🤖 AI Summary
While structured sparse attention can enhance inference efficiency, directly sparsifying dense models often leads to significant performance degradation. This work proposes the RAT+ architecture, which incorporates full-sequence recurrence and active recurrent learning during dense pretraining, enabling a single model to seamlessly switch to various sparse attention patterns—such as dilated or top-k block—at inference time without retraining. This approach is the first to unify dense training with sparse inference within a single model, maintaining high performance after only a brief resolution adaptation phase. Experiments show that a 1.5B-parameter model incurs accuracy drops of merely 0–2 points on Commonsense Reasoning and 2–3 points on LongBench under sparse inference, while a 2.6B-parameter model further demonstrates the method’s scalability.
📝 Abstract
Structured dilated attention has an appealing inference-time efficiency knob: it reduces the FLOPs of the attention and the KV cache size by a factor of the dilation size D, while preserving long-range connectivity. However, we find a persistent failure mode of them -- sparsifying a pretrained attention model to a dilated pattern leads to severe accuracy degradation. We introduce RAT+, a dense-pretraining architecture that augments attention with full-sequence recurrence and active recurrence learning.

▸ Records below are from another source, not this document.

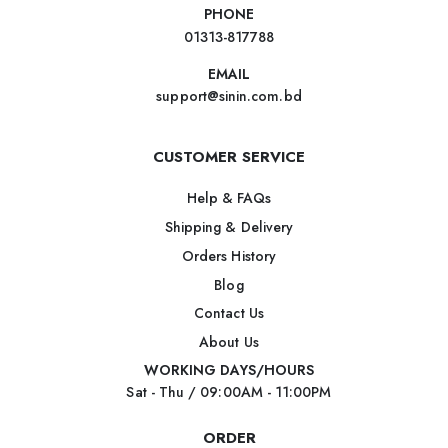
PHONE
01313-817788
EMAIL
support@sinin.com.bd
CUSTOMER SERVICE
Help & FAQs
Shipping & Delivery
Orders History
Blog
Contact Us
About Us
WORKING DAYS/HOURS
Sat - Thu / 09:00AM - 11:00PM
ORDER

A single RAT+ model is pretrained densely once, then flexibly switched at inference time to dilated attention (optionally with local windows) or hybrid layer/head compositions, requiring only a short 1B-token resolution adaptation rather than retraining separate sparse models. At 1.5B parameters trained on 100B tokens, RAT+ closely matches dense accuracy at 16 and drops by about 2-3 points at 64 on commonsense reasoning and LongBench tasks, respectively. Moreover, RAT+ outperforms attention when sparsifying to the top-k block attention. We further scale to 2.6B parameters and 200B tokens and observe the same trend.